This is the second in a crime thriller series featuring DC Maggie Jamieson. This installment has her returned to Stafford Police Station after a secondment in the Domestic Abuse and Homicide Team (DEAD INSIDE - BOOK #1) that ended the career of the criminal known as The Chopper -- Bill Raven -- who was convicted and now serving life in prison. Back with the team at the Major and Organized Crime Department, she finds that Raven has suddenly claimed his innocence in the death and dismemberment cases and may now be released. In addition, she's being accused of coercing testimony. Of course she's livid as she knows she had him dead to rights, but his solicitor has filed an appeal. Before that can get off the ground, a bag of body parts is found in a bin and the female is identified as Lorraine Rugman, the woman Bill Raven had claimed killing in what he is now calling a confession drug from him during a drug induced psychosis. Soon, two other body bags are found and, with Raven behind bars, some think that he may be innocent after all. But not Maggie Jamieson who is convinced that he's involved despite forensics showing that the women found were recently killed. So who is killing these women two years after Raven initially claimed he'd done it? It can't be Raven as he's been locked up, coming off heroin, and getting treatment from the prison psychologist. Now, it's up to Maggie and the rest of the team to find the real killer and tie Raven to the crimes. NO SPOILERS.
This was straight-forward police procedural and the narrative moves between different points of view as the case is worked.

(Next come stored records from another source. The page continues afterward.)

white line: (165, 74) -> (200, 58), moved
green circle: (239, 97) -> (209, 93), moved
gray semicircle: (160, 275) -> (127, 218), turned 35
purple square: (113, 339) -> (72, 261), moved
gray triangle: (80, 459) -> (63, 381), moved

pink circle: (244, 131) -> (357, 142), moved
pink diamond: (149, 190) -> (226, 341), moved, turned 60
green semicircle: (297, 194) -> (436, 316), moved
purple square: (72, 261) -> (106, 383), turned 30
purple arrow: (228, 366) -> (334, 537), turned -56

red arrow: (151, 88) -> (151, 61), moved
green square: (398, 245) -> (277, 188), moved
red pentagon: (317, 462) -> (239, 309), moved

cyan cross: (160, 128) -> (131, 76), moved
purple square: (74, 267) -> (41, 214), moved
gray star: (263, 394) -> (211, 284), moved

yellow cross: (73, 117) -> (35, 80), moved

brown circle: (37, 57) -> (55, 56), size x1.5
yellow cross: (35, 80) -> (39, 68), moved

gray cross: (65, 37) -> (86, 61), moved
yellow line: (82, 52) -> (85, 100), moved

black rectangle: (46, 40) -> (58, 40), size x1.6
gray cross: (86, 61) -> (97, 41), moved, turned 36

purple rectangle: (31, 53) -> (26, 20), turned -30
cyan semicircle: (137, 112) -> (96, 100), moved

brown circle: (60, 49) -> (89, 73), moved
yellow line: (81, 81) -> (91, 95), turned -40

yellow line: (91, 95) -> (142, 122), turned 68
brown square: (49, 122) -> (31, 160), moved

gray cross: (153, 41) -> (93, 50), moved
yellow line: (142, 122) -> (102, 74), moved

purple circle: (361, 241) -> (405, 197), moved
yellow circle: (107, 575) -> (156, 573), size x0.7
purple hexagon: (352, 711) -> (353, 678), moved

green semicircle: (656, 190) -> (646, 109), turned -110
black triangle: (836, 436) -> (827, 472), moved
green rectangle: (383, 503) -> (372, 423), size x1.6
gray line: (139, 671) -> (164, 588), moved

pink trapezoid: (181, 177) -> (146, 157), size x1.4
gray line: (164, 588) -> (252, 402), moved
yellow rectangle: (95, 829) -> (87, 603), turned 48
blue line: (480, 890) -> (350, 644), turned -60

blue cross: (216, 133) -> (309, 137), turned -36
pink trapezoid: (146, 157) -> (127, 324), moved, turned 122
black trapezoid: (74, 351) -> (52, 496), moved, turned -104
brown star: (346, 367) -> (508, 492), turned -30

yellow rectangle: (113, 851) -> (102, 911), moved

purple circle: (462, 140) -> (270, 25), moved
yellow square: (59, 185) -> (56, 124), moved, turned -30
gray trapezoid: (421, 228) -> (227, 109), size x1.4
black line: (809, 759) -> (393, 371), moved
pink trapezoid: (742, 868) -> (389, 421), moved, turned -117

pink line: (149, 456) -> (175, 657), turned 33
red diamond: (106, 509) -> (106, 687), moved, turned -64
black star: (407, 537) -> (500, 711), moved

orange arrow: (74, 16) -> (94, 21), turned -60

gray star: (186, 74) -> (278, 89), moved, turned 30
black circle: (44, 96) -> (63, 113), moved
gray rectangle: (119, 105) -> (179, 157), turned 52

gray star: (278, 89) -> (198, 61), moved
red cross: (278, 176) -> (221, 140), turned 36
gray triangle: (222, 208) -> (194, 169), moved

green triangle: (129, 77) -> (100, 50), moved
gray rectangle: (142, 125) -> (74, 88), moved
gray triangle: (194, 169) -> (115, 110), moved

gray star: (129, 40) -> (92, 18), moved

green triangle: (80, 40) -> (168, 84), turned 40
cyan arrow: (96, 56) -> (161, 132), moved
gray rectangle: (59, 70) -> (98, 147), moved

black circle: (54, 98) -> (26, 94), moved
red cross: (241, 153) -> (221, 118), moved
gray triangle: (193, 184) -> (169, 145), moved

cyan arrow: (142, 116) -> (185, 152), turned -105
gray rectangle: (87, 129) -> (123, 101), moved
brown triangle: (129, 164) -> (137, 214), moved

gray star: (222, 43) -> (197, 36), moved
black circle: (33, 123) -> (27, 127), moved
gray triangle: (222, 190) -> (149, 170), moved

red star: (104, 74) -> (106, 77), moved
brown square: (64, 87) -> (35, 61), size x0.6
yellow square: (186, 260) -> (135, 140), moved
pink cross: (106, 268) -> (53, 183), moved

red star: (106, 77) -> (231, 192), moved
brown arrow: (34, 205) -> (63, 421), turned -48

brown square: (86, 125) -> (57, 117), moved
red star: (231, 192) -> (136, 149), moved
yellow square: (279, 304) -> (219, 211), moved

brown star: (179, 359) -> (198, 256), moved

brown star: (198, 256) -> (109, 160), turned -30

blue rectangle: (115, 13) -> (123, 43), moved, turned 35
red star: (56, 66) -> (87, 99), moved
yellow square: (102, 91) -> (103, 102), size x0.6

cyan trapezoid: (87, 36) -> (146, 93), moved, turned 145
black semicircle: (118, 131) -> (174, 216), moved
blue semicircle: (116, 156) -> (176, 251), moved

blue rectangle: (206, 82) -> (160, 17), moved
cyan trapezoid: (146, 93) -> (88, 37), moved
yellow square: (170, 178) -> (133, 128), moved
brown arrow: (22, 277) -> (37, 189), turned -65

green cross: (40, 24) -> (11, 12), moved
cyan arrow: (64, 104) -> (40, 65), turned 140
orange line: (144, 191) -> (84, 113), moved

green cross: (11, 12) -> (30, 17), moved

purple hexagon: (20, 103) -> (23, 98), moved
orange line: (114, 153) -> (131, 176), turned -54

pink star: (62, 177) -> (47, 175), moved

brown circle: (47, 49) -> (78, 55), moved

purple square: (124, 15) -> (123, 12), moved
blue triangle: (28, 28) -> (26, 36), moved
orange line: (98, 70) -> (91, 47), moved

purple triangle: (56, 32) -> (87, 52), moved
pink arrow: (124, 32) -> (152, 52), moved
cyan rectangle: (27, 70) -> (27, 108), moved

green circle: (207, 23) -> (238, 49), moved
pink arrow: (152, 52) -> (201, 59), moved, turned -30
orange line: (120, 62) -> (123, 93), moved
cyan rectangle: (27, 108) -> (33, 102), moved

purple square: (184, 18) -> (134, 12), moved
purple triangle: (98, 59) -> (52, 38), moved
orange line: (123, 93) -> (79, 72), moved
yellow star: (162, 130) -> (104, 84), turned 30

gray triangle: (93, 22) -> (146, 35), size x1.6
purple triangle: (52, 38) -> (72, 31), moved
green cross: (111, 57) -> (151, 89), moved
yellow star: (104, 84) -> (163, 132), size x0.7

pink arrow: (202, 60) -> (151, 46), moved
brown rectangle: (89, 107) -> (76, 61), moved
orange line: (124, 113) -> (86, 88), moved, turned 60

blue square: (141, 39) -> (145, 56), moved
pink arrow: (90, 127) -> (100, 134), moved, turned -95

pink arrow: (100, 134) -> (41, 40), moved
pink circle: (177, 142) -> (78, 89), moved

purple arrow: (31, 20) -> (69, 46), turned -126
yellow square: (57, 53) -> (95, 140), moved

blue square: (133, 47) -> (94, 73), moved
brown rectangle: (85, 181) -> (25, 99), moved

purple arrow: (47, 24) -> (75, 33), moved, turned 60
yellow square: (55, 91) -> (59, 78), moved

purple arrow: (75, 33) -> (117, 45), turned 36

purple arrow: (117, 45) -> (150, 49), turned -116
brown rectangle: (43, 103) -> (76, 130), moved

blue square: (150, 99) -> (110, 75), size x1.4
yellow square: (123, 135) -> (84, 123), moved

I didn't find myself becoming particularly attached or interested in any of them as all are fairly one-dimensional. A disconnect occurs because, although Maggie is a DC, it seems like she leads the others around almost taking charge of the case and everyone just lets her. There is very little about anyone's personal lives in the story, but Maggie's bisexuality is mentioned as almost an aside with nothing ever coming of any romance within. The DI allows Maggie a lot of leeway and eventually the case is solved and it's proved that Maggie was right about her theories of course and not much of a surprise. It all ends rather quickly without much explanation of the relationship between Raven and the killer. I'm over him so I hope we're done with all that and can move on to something more interesting hinted at by the cliffhanger ending. All in all, there was just nothing much new here to separate this from the standard detective series so I truly hope that, in future books, Maggie becomes more three-dimensional. I will definitely want to read #3 to see.
Thank you to NetGalley and One More Chapter (HarperCollins Publishers) for this e-book ARC to read and review.
This is the second in the series and has different characters to the first so could possibly be read out of order or as a standalone. I don't recommend that.